ABG Shipyard (ABGSL) may lose out in the race for the Rs 20,000-crore four Landing Platform Docks for the Indian Navy...
ABG Shipyard (ABGSL) may lose out in the race for the Rs 20,000-crore four Landing Platform Docks for the Indian Navy as the company failed the corporate debt restructuring (CDR) carried out by ICICI Bank.
The Centre wants to indigenously build four such warships, which will be the biggest-ever made in the country other than the under-construction 40,000-tonne sea-borne aircraft carrier INS Vikrant.
According to sources in the ministry of defence, once in two years the Indian Navy carries out assessment of the shipyards to see whether they have the financial and technical capability to handle big contracts for the construction of ships.
In the case of ABGSL, ICICI Bank in response to a letter that naval headquarters had issued on December 11 last year, said, “The debt restructuring scheme of ABGSL was approved by CDR in March 2014. As per the restructuring scheme various reliefs on debt servicing were granted including sanction of additional debt of R2,400 crore which was subject to compliance of various conditions by the company/promoter.
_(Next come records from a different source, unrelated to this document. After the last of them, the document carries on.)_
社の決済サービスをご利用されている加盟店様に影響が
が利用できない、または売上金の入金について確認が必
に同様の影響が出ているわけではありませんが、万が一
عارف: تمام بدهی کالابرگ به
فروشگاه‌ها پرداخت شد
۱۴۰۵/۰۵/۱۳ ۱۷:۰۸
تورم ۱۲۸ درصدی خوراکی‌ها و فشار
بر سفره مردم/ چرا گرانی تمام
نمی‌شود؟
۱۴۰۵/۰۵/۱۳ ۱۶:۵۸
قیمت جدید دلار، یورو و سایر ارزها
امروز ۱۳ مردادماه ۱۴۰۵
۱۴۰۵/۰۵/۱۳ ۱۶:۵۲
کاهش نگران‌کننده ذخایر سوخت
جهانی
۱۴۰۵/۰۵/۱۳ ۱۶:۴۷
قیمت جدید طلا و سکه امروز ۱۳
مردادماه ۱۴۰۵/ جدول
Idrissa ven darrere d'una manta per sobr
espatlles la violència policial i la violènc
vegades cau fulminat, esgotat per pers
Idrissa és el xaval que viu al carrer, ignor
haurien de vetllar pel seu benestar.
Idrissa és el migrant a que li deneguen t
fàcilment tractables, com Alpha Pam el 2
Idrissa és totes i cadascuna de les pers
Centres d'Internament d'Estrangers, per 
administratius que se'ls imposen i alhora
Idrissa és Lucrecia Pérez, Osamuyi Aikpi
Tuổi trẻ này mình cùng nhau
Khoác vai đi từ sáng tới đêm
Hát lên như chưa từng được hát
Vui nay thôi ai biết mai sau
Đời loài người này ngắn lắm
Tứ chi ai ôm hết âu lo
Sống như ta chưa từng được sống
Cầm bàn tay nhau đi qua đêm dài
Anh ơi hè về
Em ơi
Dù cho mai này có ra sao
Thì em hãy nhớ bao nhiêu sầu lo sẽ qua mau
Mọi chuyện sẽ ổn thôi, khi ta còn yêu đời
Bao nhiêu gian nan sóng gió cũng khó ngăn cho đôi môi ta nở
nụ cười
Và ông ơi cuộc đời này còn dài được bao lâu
However, as part of this the promoters were expected to get R180 crore more which they have failed to get and additional security and pledging of shares of ABG Shipyard Ltd, ABG International Ltd and ABG Singapore Pvt Ltd are still pending. “
Responding to questions from FE, Dhananjay Datar, CFO, ABGSL, said, “We are in discussion with International investors for strategic and financial investment in ABG. This is in advance stage of finalisation and should be announced shortly. Our lead bank ( ICICI Bank) is fully involved in the process. With this, ABG will be looking forward to larger participation in Make in India for defence programme.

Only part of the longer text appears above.